SubsidieMeestersNOn-VIral gene modified STEM cell therapy
This project aims to develop a high-throughput protocol for producing gene-corrected CAR T cells and blood stem cells using optimized photoporation and CRISPR technology for enhanced clinical application.
Projectdetails
Introduction
Despite the increasing awareness that cell and gene-therapy approaches have tremendous biomedical potential, their broad clinical application has been challenging due to prolonged and expensive production times and the emergence of severe immune- and gene-delivery dependent side effects.
Objective
In this proposal, we aim to establish a streamlined and high-throughput protocol for iPSC-based cell therapy by combining a novel technological platform for gene delivery with a breakthrough biological concept that will permit the manufacture of functional, gene-corrected blood-forming stem cells and CAR T cells.
Methodology
To achieve this, we will:
- Use and optimize photoporation as a non-viral gene delivery method for CRISPR-mediated and site-specific gene editing.

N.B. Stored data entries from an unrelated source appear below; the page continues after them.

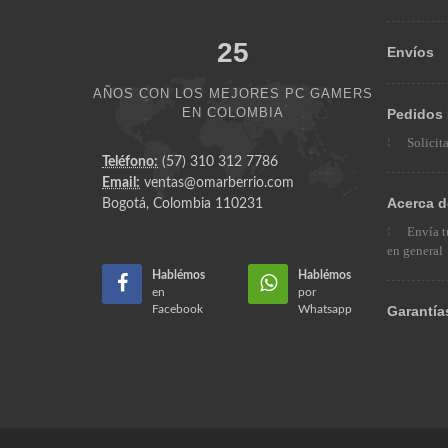
25
Envíos
AÑOS CON LOS MEJORES PC GAMERS
EN COLOMBIA
Pedidos 
Solicit
Teléfono:
(57) 310 312 7786
Email:
ventas@omarberrio.com
Acerca d
Bogotá, Colombia 110231
Envía t
en general
Hablémos
Hablémos
en
por
Facebook
Whatsapp
Garantía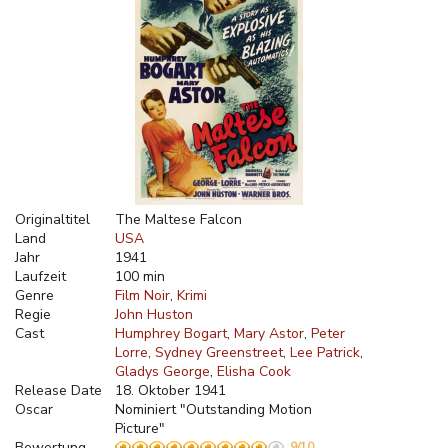
Originaltitel
The Maltese Falcon
Land
USA
Jahr
1941
Laufzeit
100 min
Genre
Film Noir
Krimi
Regie
John Huston
Cast
Humphrey Bogart
Mary Astor
Peter
Lorre
Sydney Greenstreet
Lee Patrick
Gladys George
Elisha Cook
Release Date
18. Oktober 1941
Oscar
Nominiert "Outstanding Motion
Picture"
Bewertung
9/10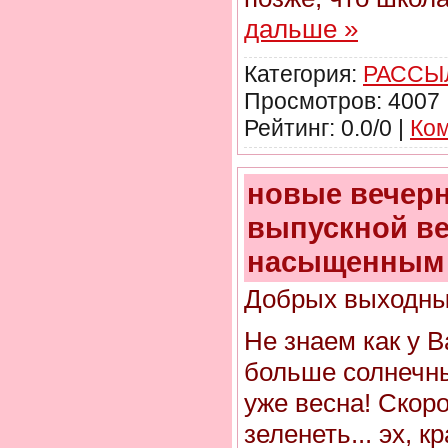
дальше »
Категория:
РАССЫ
Просмотров: 4007 
Рейтинг: 0.0/0 |
Ком
новые вечерн
выпускной ве
насыщенным 
Добрых выходны
Не знаем как у В
больше солнечны
уже весна! Скоро
зеленеть... эх, к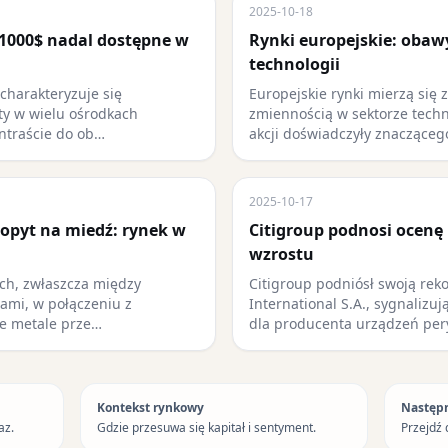
2025-10-18
 1000$ nadal dostępne w
Rynki europejskie: obaw
technologii
harakteryzuje się
Europejskie rynki mierzą się 
ty w wielu ośrodkach
zmiennością w sektorze techn
ntraście do ob…
akcji doświadczyły znacząceg
2025-10-17
popyt na miedź: rynek w
Citigroup podnosi ocenę 
wzrostu
ych, zwłaszcza między
Citigroup podniósł swoją rek
ami, w połączeniu z
International S.A., sygnalizu
e metale prze…
dla producenta urządzeń pe
Kontekst rynkowy
Następ
az.
Gdzie przesuwa się kapitał i sentyment.
Przejdź 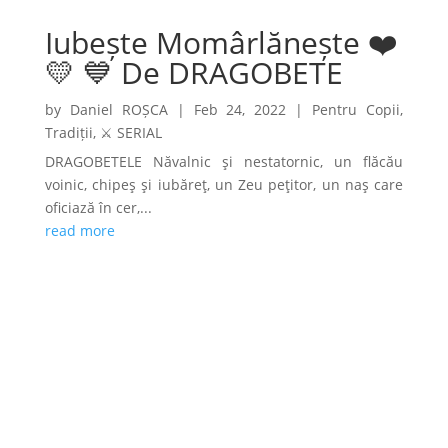
Iubește Momârlănește ❤️
💛 💙 De DRAGOBETE
by
Daniel ROȘCA
|
Feb 24, 2022
|
Pentru Copii
,
Tradiții
,
⚔️ SERIAL
DRAGOBETELE Năvalnic şi nestatornic, un flăcău
voinic, chipeş şi iubăreţ, un Zeu peţitor, un naş care
oficiază în cer,...
read more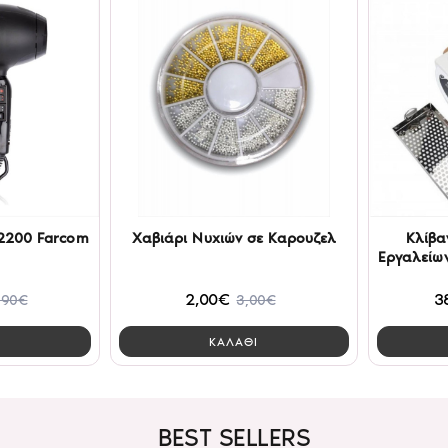
2200 Farcom
Χαβιάρι Νυχιών σε Καρουζελ
Κλίβα
Εργαλείων SLINITIZING BΟΧ 
2,00€
3
,90€
3,00€
Ι
ΚΑΛΑΘΙ
BEST SELLERS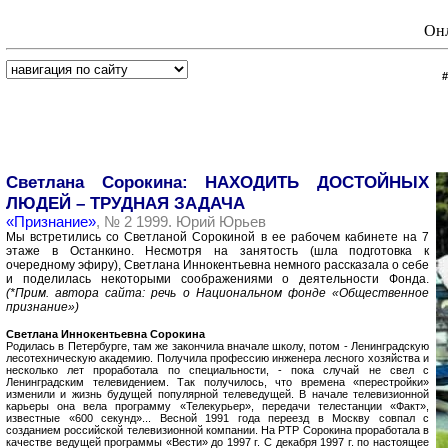
Онл
Светлана Сорокина: НАХОДИТЬ ДОСТОЙНЫХ
ЛЮДЕЙ – ТРУДНАЯ ЗАДАЧА
«Признание»
, № 2 1999. Юрий Юрьев
Мы встретились со Светланой Сорокиной в ее рабочем кабинете на 7
этаже в Останкино. Несмотря на занятость (шла подготовка к
очередному эфиру), Светлана Иннокентьевна немного рассказала о себе
и поделилась некоторыми соображениями о деятельности Фонда.
(*Прим. автора сайта: речь о Национальном фонде «Общественное
признание»)
Светлана Иннокентьевна Сорокина
Родилась в Петербурге, там же закончила вначале школу, потом - Ленинградскую
лесотехническую академию. Получила профессию инженера лесного хозяйства и
несколько лет проработала по специальности, - пока случай не свел с
Ленинградским телевидением. Так получилось, что времена «перестройки»
изменили и жизнь будущей популярной телеведущей. В начале телевизионной
карьеры она вела программу «Телекурьер», передачи телестанции «Факт»,
известные «600 секунд»... Весной 1991 года переезд в Москву совпал с
созданием российской телевизионной компании. На РТР Сорокина проработала в
качестве ведущей программы «Вести» до 1997 г. С декабря 1997 г. по настоящее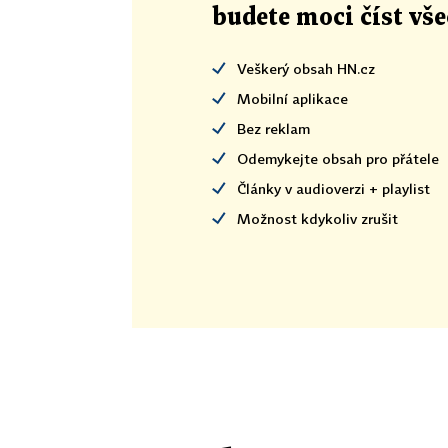
budete moci číst vš
Veškerý obsah HN.cz
Mobilní aplikace
Bez reklam
Odemykejte obsah pro přátele
Články v audioverzi + playlist
Možnost kdykoliv zrušit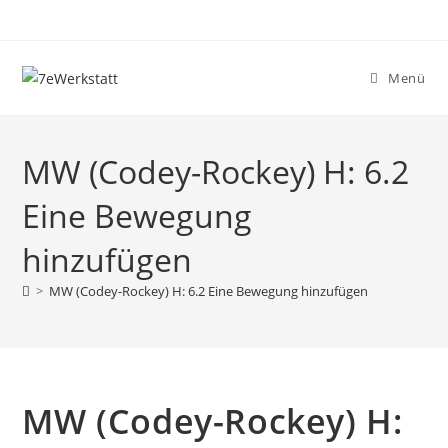
Zum
Inhalt
springen
Menü
MW (Codey-Rockey) H: 6.2
Eine Bewegung
hinzufügen
>
MW (Codey-Rockey) H: 6.2 Eine Bewegung hinzufügen
MW (Codey-Rockey) H: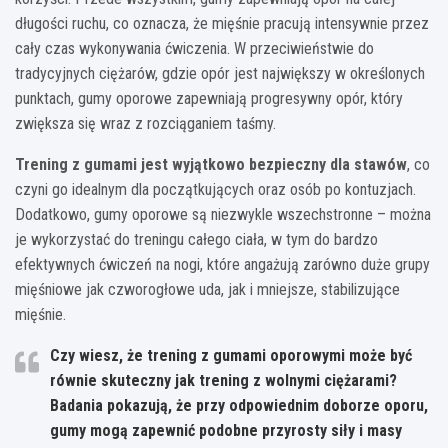
długości ruchu, co oznacza, że mięśnie pracują intensywnie przez
cały czas wykonywania ćwiczenia. W przeciwieństwie do
tradycyjnych ciężarów, gdzie opór jest największy w określonych
punktach, gumy oporowe zapewniają progresywny opór, który
zwiększa się wraz z rozciąganiem taśmy.
Trening z gumami jest wyjątkowo bezpieczny dla stawów
, co
czyni go idealnym dla początkujących oraz osób po kontuzjach.
Dodatkowo, gumy oporowe są niezwykle wszechstronne – można
je wykorzystać do treningu całego ciała, w tym do bardzo
efektywnych ćwiczeń na nogi, które angażują zarówno duże grupy
mięśniowe jak czworogłowe uda, jak i mniejsze, stabilizujące
mięśnie.
Czy wiesz, że trening z gumami oporowymi może być
równie skuteczny jak trening z wolnymi ciężarami?
Badania pokazują, że przy odpowiednim doborze oporu,
gumy mogą zapewnić podobne przyrosty siły i masy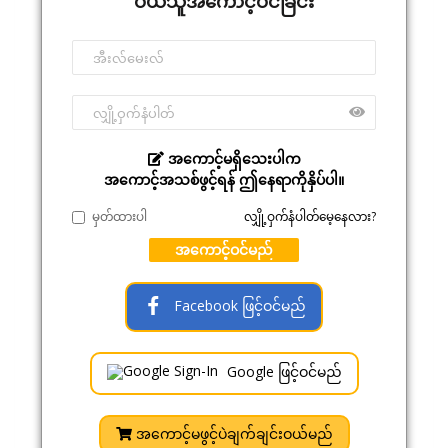
ဝယ်သူအကောင့်ဝင်ခြင်း
အကောင့်မရှိသေးပါက
အကောင့်အသစ်ဖွင့်ရန် ဤနေရာကိုနှိပ်ပါ။
မှတ်ထားပါ
လျှို့ဝှက်နံပါတ်မေ့နေလား?
အကောင့်ဝင်မည်
Facebook ဖြင့်ဝင်မည်
Google ဖြင့်ဝင်မည်
အကောင့်မဖွင့်ပဲချက်ချင်းဝယ်မည်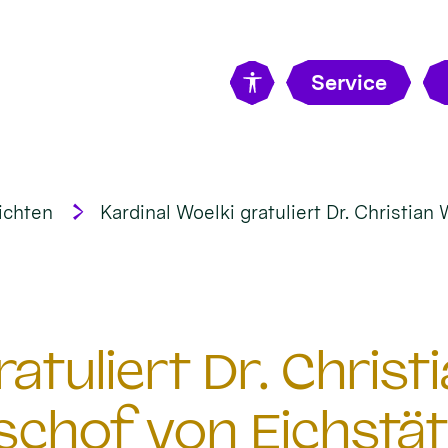
Service
ichten
Kardinal Woelki gratuliert Dr. Christian
ratuliert Dr. Chris
schof von Eichstät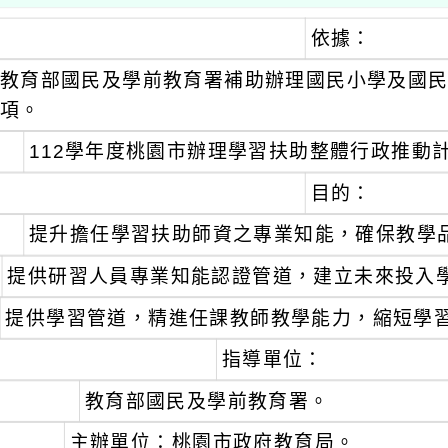
依據：
教育部國民及學前教育署補助辦理國民小學及國
項。
112學年度桃園市辦理學習扶助整體行政推動
目的：
提升擔任學習扶助師資之專業知能，確保教學
提供研習人員專業知能認證管道，建立未來投入
提供學習管道，精進任課教師教學能力，縮短學
指導單位：
教育部國民及學前教育署。
主辦單位：桃園市政府教育局。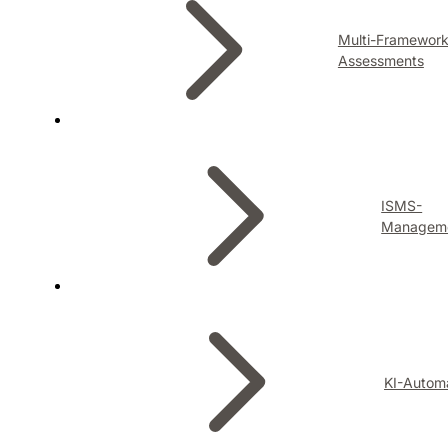
Multi-Framewor
Assessments
ISMS-
Managem
KI-Autom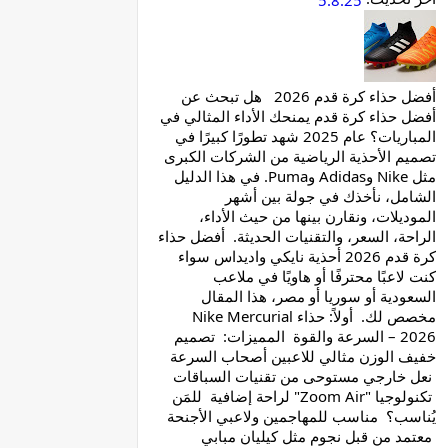
5.8.25
أفضل حذاء كرة قدم 2026 هل تبحث عن
أفضل حذاء كرة قدم يمنحك الأداء المثالي في
المباريات؟ عام 2025 شهد تطورًا كبيرًا في
تصميم الأحذية الرياضية من الشركات الكبرى
مثل Nike وAdidas وPuma. في هذا الدليل
الشامل، نأخذك في جولة بين أشهر
الموديلات، ونقارن بينها من حيث الأداء،
الراحة، السعر، والتقنيات الحديثة. أفضل حذاء
كرة قدم 2026 أحذية نايكي واديداس سواء
كنت لاعبًا محترفًا أو هاويًا في ملاعب
السعودية أو سوريا أو مصر، هذا المقال
مخصص لك. أولاً: حذاء Nike Mercurial
2026 – السرعة والقوة المميزات: تصميم
خفيف الوزن مثالي للاعبين أصحاب السرعة
نعل خارجي مستوحى من تقنيات السباقات
تكنولوجيا "Zoom Air" لراحة إضافية للمَن
يُناسب؟ مناسب للمهاجمين ولاعبي الأجنحة
معتمد من قبل نجوم مثل كيليان مبابي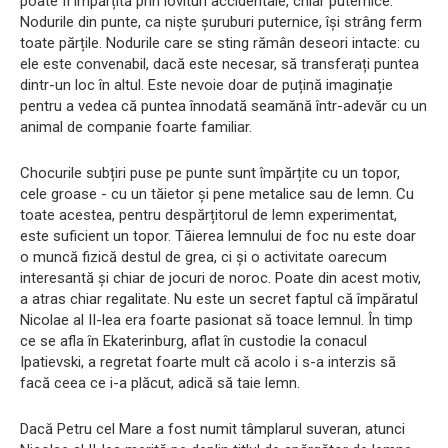
poate fi împărțită prin lovituri accidentale, chiar puternice.
Nodurile din punte, ca niște șuruburi puternice, își strâng ferm
toate părțile. Nodurile care se sting rămân deseori intacte: cu
ele este convenabil, dacă este necesar, să transferați puntea
dintr-un loc în altul. Este nevoie doar de puțină imaginație
pentru a vedea că puntea înnodată seamănă într-adevăr cu un
animal de companie foarte familiar.
Chocurile subțiri puse pe punte sunt împărțite cu un topor,
cele groase - cu un tăietor și pene metalice sau de lemn. Cu
toate acestea, pentru despărțitorul de lemn experimentat,
este suficient un topor. Tăierea lemnului de foc nu este doar
o muncă fizică destul de grea, ci și o activitate oarecum
interesantă și chiar de jocuri de noroc. Poate din acest motiv,
a atras chiar regalitate. Nu este un secret faptul că împăratul
Nicolae al II-lea era foarte pasionat să toace lemnul. În timp
ce se afla în Ekaterinburg, aflat în custodie la conacul
Ipatievski, a regretat foarte mult că acolo i s-a interzis să
facă ceea ce i-a plăcut, adică să taie lemn.
Dacă Petru cel Mare a fost numit tâmplarul suveran, atunci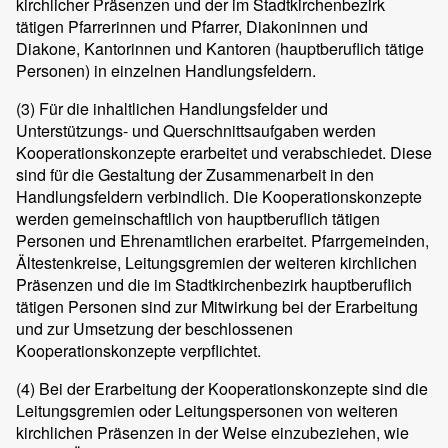
kirchlicher Präsenzen und der im Stadtkirchenbezirk
tätigen Pfarrerinnen und Pfarrer, Diakoninnen und
Diakone, Kantorinnen und Kantoren (hauptberuflich tätige
Personen) in einzelnen Handlungsfeldern.
(3)
Für die inhaltlichen Handlungsfelder und
Unterstützungs- und Querschnittsaufgaben werden
Kooperationskonzepte erarbeitet und verabschiedet. Diese
sind für die Gestaltung der Zusammenarbeit in den
Handlungsfeldern verbindlich. Die Kooperationskonzepte
werden gemeinschaftlich von hauptberuflich tätigen
Personen und Ehrenamtlichen erarbeitet. Pfarrgemeinden,
Ältestenkreise, Leitungsgremien der weiteren kirchlichen
Präsenzen und die im Stadtkirchenbezirk hauptberuflich
tätigen Personen sind zur Mitwirkung bei der Erarbeitung
und zur Umsetzung der beschlossenen
Kooperationskonzepte verpflichtet.
(4)
Bei der Erarbeitung der Kooperationskonzepte sind die
Leitungsgremien oder Leitungspersonen von weiteren
kirchlichen Präsenzen in der Weise einzubeziehen, wie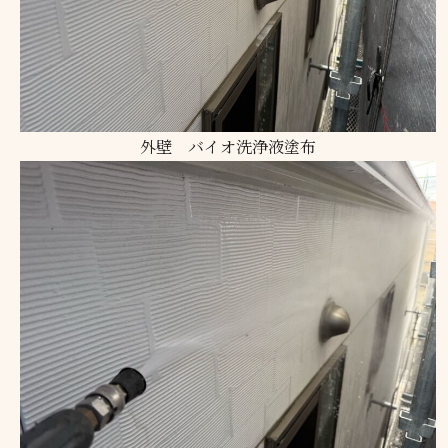
外壁 バイオ洗浄液塗布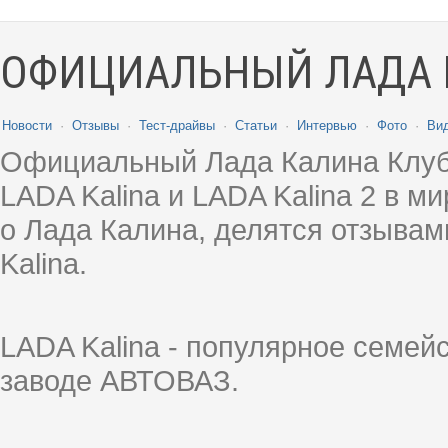
ОФИЦИАЛЬНЫЙ ЛАДА 
Новости
·
Отзывы
·
Тест-драйвы
·
Статьи
·
Интервью
·
Фото
·
Ви
Официальный Лада Калина Клуб
LADA Kalina и LADA Kalina 2 в 
о Лада Калина, делятся отзыва
Kalina.
LADA Kalina - популярное семей
заводе АВТОВАЗ.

- Obtain controlled CAR expression and perform gene correction in iPSCs.
- Generate CAR T cells and blood-forming stem cells from these gene-modified iPSCs by selectively targeting a signaling pathway that we established to be critical in human blood cell development, particularly T cell development.
Validation and Optimization
Following functional validation of the generated cell products, we will optimize the current protocols to increase the potential for clinical implementation.
High-Throughput Platform
We will establish a high-throughput photoporation platform to generate a large number of CAR-expressing iPSC lines from different ages, sexes, and ethnicities to demonstrate the population-wide implementation potential of our approach.
Expected Outcomes
This will allow us to generate a bank of well-characterized, HLA-defined CAR-expressing iPSCs that can be used as off-the-shelf cell therapy products.
Significance
By significantly advancing the currently implemented adaptive CAR T cell approaches, we aim to:
- Reduce production costs and time.
- Selectively target the CAR into a well-controlled location to prevent variability.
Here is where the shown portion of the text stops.